Investment bank abused its relationship of trust and confidence, according to report

Derivatives are typically used as a type of “insurance” to assist in risk management, but have become a popular method to trade in recent years. To anyone but a derivatives industry professional, much explanation of the risk and loss variables are often required. The lawsuit claims that Goldman Sachs Group Inc (NYSE:GS) abused its relationship “of trust and confidence” and didn’t keep accurate records of the trade, according to the New York Times report.

Offer to hire relative of Libya’s official

The bankers offered to train Libyan officials and told them they were interested in a long-term relationship, not short-term profits, a claim now in dispute. The Libyan government says the most prestigious investment bank in the world, whose alumni populate nearly 50% of top government finance ministries in the western democracies, took advantage of Libya’s young and inexperienced staff. The lawsuit also alleges that Goldman Sachs Group Inc (NYSE:GS) agreed to hire as an intern the brother of the sovereign fund’s deputy executive director, but it is unclear if this actually took place.
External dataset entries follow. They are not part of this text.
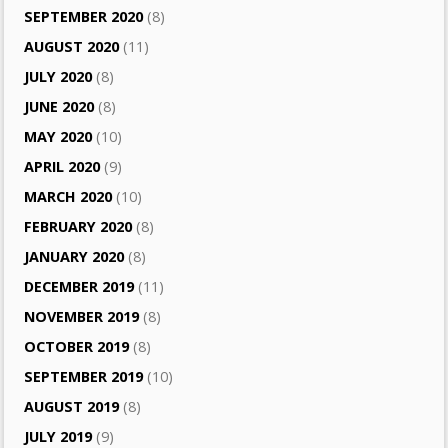
SEPTEMBER 2020
(8)
AUGUST 2020
(11)
JULY 2020
(8)
JUNE 2020
(8)
MAY 2020
(10)
APRIL 2020
(9)
MARCH 2020
(10)
FEBRUARY 2020
(8)
JANUARY 2020
(8)
DECEMBER 2019
(11)
NOVEMBER 2019
(8)
OCTOBER 2019
(8)
SEPTEMBER 2019
(10)
AUGUST 2019
(8)
JULY 2019
(9)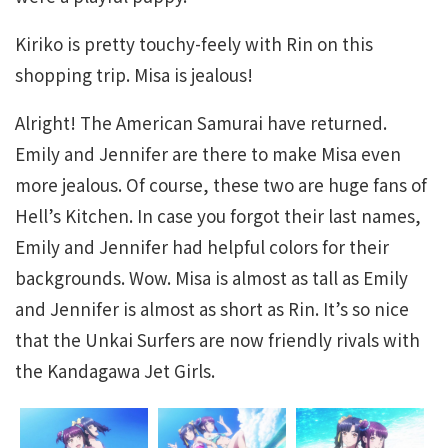
Kiriko is pretty touchy-feely with Rin on this
shopping trip. Misa is jealous!
Alright! The American Samurai have returned.
Emily and Jennifer are there to make Misa even
more jealous. Of course, these two are huge fans of
Hell’s Kitchen. In case you forgot their last names,
Emily and Jennifer had helpful colors for their
backgrounds. Wow. Misa is almost as tall as Emily
and Jennifer is almost as short as Rin. It’s so nice
that the Unkai Surfers are now friendly rivals with
the Kandagawa Jet Girls.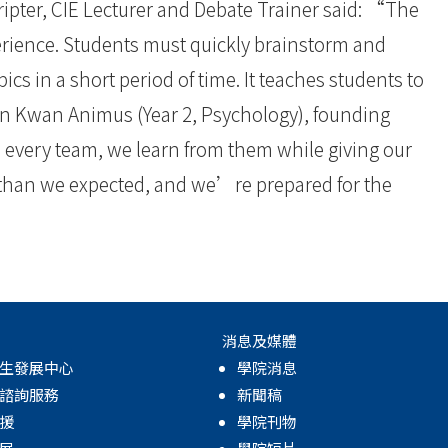
cripter, CIE Lecturer and Debate Trainer said: “The
rience. Students must quickly brainstorm and
cs in a short period of time. It teaches students to
n Kwan Animus (Year 2, Psychology), founding
every team, we learn from them while giving our
 than we expected, and we’re prepared for the
消息及媒體
生發展中心
學院消息
諮詢服務
新聞稿
援
學院刊物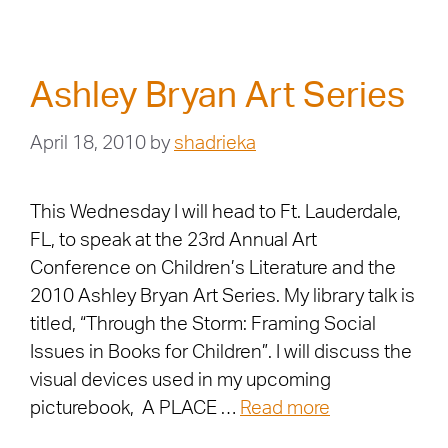
Ashley Bryan Art Series
April 18, 2010
by
shadrieka
This Wednesday I will head to Ft. Lauderdale,
FL, to speak at the 23rd Annual Art
Conference on Children’s Literature and the
2010 Ashley Bryan Art Series. My library talk is
titled, “Through the Storm: Framing Social
Issues in Books for Children”. I will discuss the
visual devices used in my upcoming
picturebook, A PLACE …
Read more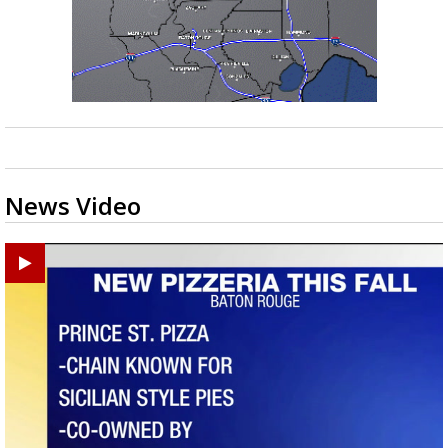
News Video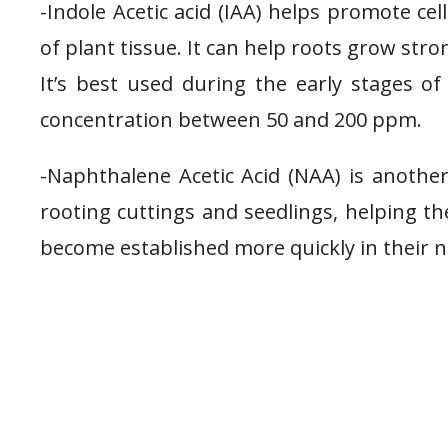
-Indole Acetic acid (IAA) helps promote ce
of plant tissue. It can help roots grow str
It’s best used during the early stages o
concentration between 50 and 200 ppm.
-Naphthalene Acetic Acid (NAA) is anoth
rooting cuttings and seedlings, helping t
become established more quickly in their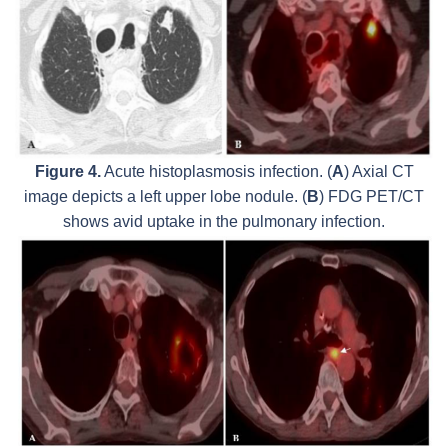
Figure 4.
Acute histoplasmosis infection. (
A
) Axial CT
image depicts a left upper lobe nodule. (
B
) FDG PET/CT
shows avid uptake in the pulmonary infection.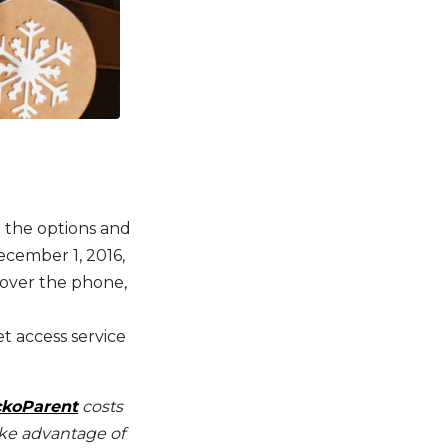
n the options and
ecember 1, 2016,
 over the phone,
t access service
koParent
costs
take advantage of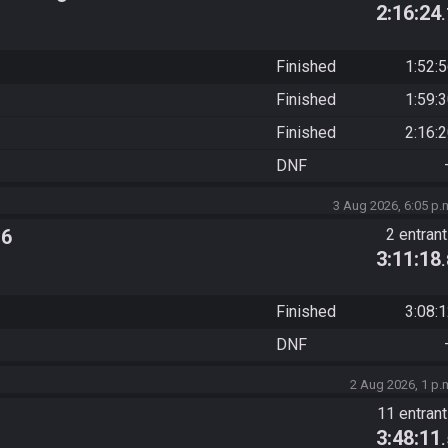
2:16:24
Finished
1:52:
Finished
1:59:
Finished
2:16:
DNF
3 Aug 2026, 6:05 p.
 6
2 entran
3:11:18
Finished
3:08:
DNF
2 Aug 2026, 1 p.
11 entran
3:48:11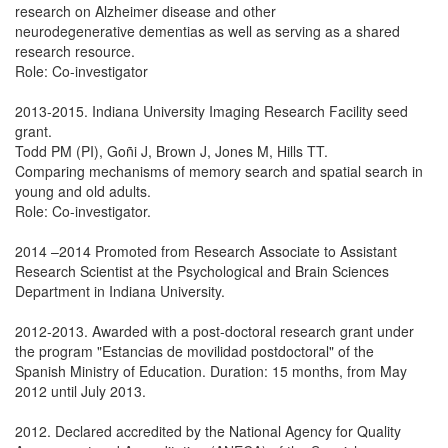
research on Alzheimer disease and other
neurodegenerative dementias as well as serving as a shared
research resource.
Role: Co-investigator
2013-2015. Indiana University Imaging Research Facility seed
grant.
Todd PM (PI), Goñi J, Brown J, Jones M, Hills TT.
Comparing mechanisms of memory search and spatial search in
young and old adults.
Role: Co-investigator.
2014 –2014 Promoted from Research Associate to Assistant
Research Scientist at the Psychological and Brain Sciences
Department in Indiana University.
2012-2013. Awarded with a post-doctoral research grant under
the program "Estancias de movilidad postdoctoral" of the
Spanish Ministry of Education. Duration: 15 months, from May
2012 until July 2013.
2012. Declared accredited by the National Agency for Quality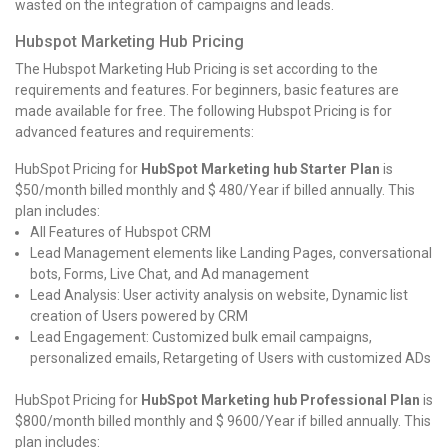
wasted on the integration of campaigns and leads.
Hubspot Marketing Hub Pricing
The Hubspot Marketing Hub Pricing is set according to the
requirements and features. For beginners, basic features are
made available for free. The following Hubspot Pricing is for
advanced features and requirements:
HubSpot Pricing for
HubSpot Marketing hub Starter Plan
is
$50/month billed monthly and $ 480/Year if billed annually. This
plan includes:
All Features of Hubspot CRM
Lead Management elements like Landing Pages, conversational
bots, Forms, Live Chat, and Ad management
Lead Analysis: User activity analysis on website, Dynamic list
creation of Users powered by CRM
Lead Engagement: Customized bulk email campaigns,
personalized emails, Retargeting of Users with customized ADs
HubSpot Pricing for
HubSpot Marketing hub Professional Plan
is
$800/month billed monthly and $ 9600/Year if billed annually. This
plan includes: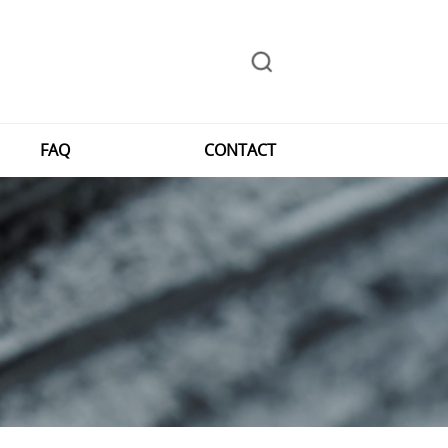
FAQ
CONTACT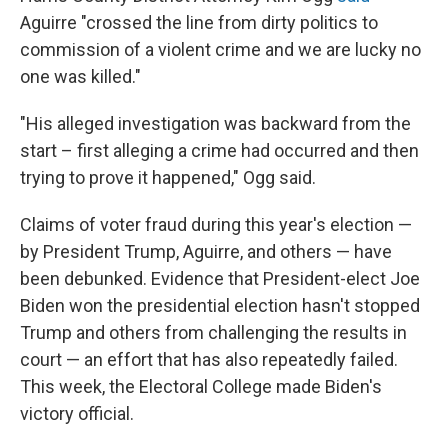
Aguirre "crossed the line from dirty politics to
commission of a violent crime and we are lucky no
one was killed."
"His alleged investigation was backward from the
start – first alleging a crime had occurred and then
trying to prove it happened," Ogg said.
Claims of voter fraud during this year's election —
by President Trump, Aguirre, and others — have
been debunked. Evidence that President-elect Joe
Biden won the presidential election hasn't stopped
Trump and others from challenging the results in
court — an effort that has also repeatedly failed.
This week, the Electoral College made Biden's
victory official.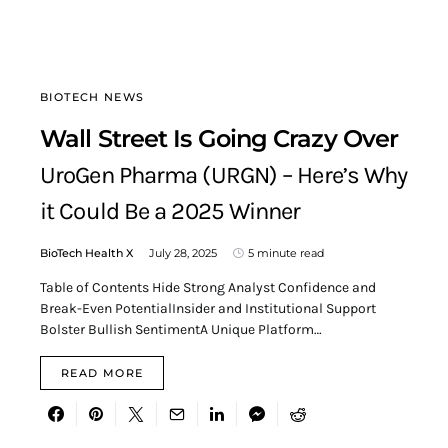
BIOTECH NEWS
Wall Street Is Going Crazy Over
UroGen Pharma (URGN) – Here’s Why
it Could Be a 2025 Winner
BioTech Health X
July 28, 2025
5 minute read
Table of Contents Hide Strong Analyst Confidence and
Break-Even PotentialInsider and Institutional Support
Bolster Bullish SentimentA Unique Platform…
READ MORE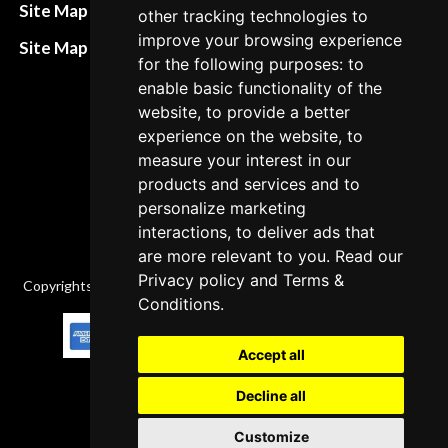
Refund and return
Site Map HTML
other tracking technologies to
policies
improve your browsing experience
Site Map XML
for the following purposes: to
Cancellation Policy
enable basic functionality of the
Delivery Policy
website, to provide a better
experience on the website, to
Contact
measure your interest in our
products and services and to
personalize marketing
interactions, to deliver ads that
are more relevant to you. Read our
Privacy policy
and
Terms &
Copyrights © 2026 All Rights Reserved by Factory-manuals.com.
Conditions
.
Accept all
Decline all
Customize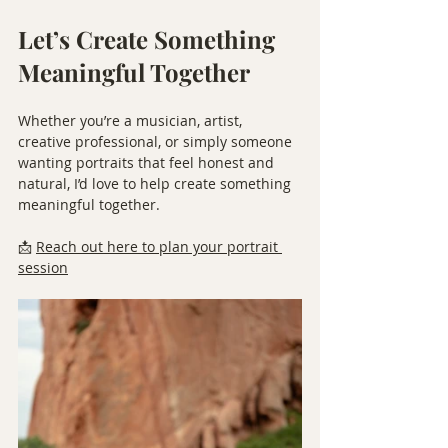
Let’s Create Something 
Meaningful Together
Whether you’re a musician, artist, 
creative professional, or simply someone 
wanting portraits that feel honest and 
natural, I’d love to help create something 
meaningful together.
📩 
Reach out here to plan your portrait 
session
When JPMorgan engaged in alleged questionable hiring practices of relatives of Chinese government officials it was conducting business with, it created a media uproar.

Goldman denies wrongdoing, will “vigorously” defend itself

“While Goldman Sachs Group Inc (NYSE:GS) was orchestrating these unjustly exploitative transactions, it repeatedly told the L.I.A. that it sought a long-term relationship with the L.I.A. as a strategic partner. This was untrue,” Abdul Magid Breish, the recently appointed chairman of the Libyan Investment Authority, said in a press statement.

“We think the claims are without merit and will defend them vigorously,” a Goldman Sachs spokesman was quoted as saying.

While the exact details of the derivatives trade were not made public, it appears the Libyan position may have bought an insurance option with limited time duration on some event. In a fashion similar to purchasing a regulated options on a derivatives exchange, when the time duration of the contract expired it became worthless, is informed speculation.

Under former Libyan leader Muammar el-Qaddafi, the oil rich nation began instituting a policy of selling oil for a currency other than the US dollar approximately four years ago. Soon there after a bloody civil war to unseat Qaddafi ensued, sanctions were placed on doing business with the North African nation.  The suit claims that the investment in question was by then worthless.